Я стараюсь произнести чужое имя как можно увереннее. Так звали девушку из «Макдоналдса» – я на ее бейджике прочитала. Такая симпатичная, с обручальным кольцом и крестиком на шее. И очень ласковая, а со мной так редко кто разговаривает.
– Красивое имя. – Фреда усаживается рядом со мной на низенькой скамеечке – наверное, подставке для ног. – Бекко сказал, что нашел тебя у дома, без сознания. Ну и как ты, малышка, оказалась на улице в такую погоду?
Голос у Фреды сладко-тягучий, как шоколадное молоко. Сняв кофту, она остается в платье с глубоким вырезом на старой, съеженной груди. Потом закуривает, и зажигалка освещает глубокие морщины в углах рта и глаз. Волосы у нее короткие, седые, но густые и блестящие, совсем не похожи на белый пух, как часто бывает у стариков. Кожа цвета копченой трески. Глаза очень темные, белков почти не видно. Фреда кажется мне феей-крестной из сказки про Золушку.
– Не помню… – Хоть тут можно сказать правду. – Этот человек… Бекко? Наверное, он взял моего ребенка. Спросите у него, пожалуйста! – Сердце с надеждой тычется в ребра под моей несчастной левой грудью.
– Где живешь? – Фреда затягивается, а когда выдыхает, дым плывет к камину.
– Там… недалеко, если в сторону севера. – Думай, что говоришь, все время напоминаю я сама себе. – Моя дочка?..
– В Лондон только приехала?
Я киваю. Догадливая эта Фреда. Она мне нравится. Моя мать вообще ничего про меня не знала, целых шесть месяцев не замечала даже, что я беременная.
– Моя девочка?.. С ней все в порядке, да?
– Есть где жить? Работа?
В Лондон едут толпы людей и выживают, правда ведь? Многие здесь находят и работу, и дом. Я тоже смогу – только пусть отдадут мою дочку.
– Нет. Но я найду, обязательно. Понимаете, мне стало нехорошо, и я упала в обморок.
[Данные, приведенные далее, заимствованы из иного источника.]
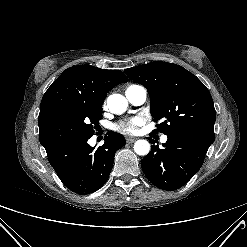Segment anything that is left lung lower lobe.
Instances as JSON below:
<instances>
[{
    "instance_id": "0a47b994",
    "label": "left lung lower lobe",
    "mask_w": 247,
    "mask_h": 247,
    "mask_svg": "<svg viewBox=\"0 0 247 247\" xmlns=\"http://www.w3.org/2000/svg\"><path fill=\"white\" fill-rule=\"evenodd\" d=\"M162 148L153 145L141 161L148 180L156 187L173 191L184 186L200 169L211 144L186 134H169Z\"/></svg>"
}]
</instances>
Живот болел. – И сейчас болит – так болит, будто меня насадили на ржавый прут и вертят над костром. – Скоро пройдет. А вы принесете моего ребенка?
– Ребенка? – Она снова выдыхает струю дыма. И наконец: – За твоим ребенком присмотрят, пока и тебе, и ей не станет лучше.
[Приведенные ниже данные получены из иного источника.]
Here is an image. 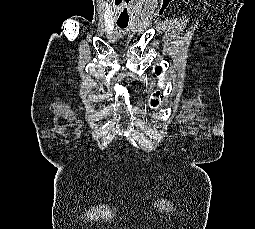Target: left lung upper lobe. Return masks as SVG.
<instances>
[{"label":"left lung upper lobe","mask_w":255,"mask_h":229,"mask_svg":"<svg viewBox=\"0 0 255 229\" xmlns=\"http://www.w3.org/2000/svg\"><path fill=\"white\" fill-rule=\"evenodd\" d=\"M161 71H162L161 67H156L155 73H156L157 75H159ZM158 94H159V92L156 93V95H158ZM157 103H158V101H152V105H153V106H155Z\"/></svg>","instance_id":"obj_1"}]
</instances>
– Она заболела?! Можно к ней?
– С ней все будет нормально, детка, но сейчас пусть отдохнет. Тебе, кстати, отдохнуть тоже не помешает.
От ее голоса даже боль вроде стихла, но перед глазами плывет, как будто я молоком умылась, и я, пожалуй, согласна – нам с Руби и правда нужно отдохнуть. Я верю Фреде. Она хорошая.
Мы еще о чем-то говорим, потом я прошусь в туалет. Когда поднимаюсь, стены и пол вроде шатаются, но я кое-как по длинному темному коридору дотягиваю до туалета. Дом большой, очень старый и бедный, зато здесь тепло и у нас с Руби есть крыша над головой. Если бы еще не было так больно… что это?! Из меня вываливается что-то склизкое, кровяное, похожее на печенку, которую мать в мясной лавке покупала. Запах ужасный, меня тошнит, я зову на помощь Фреду.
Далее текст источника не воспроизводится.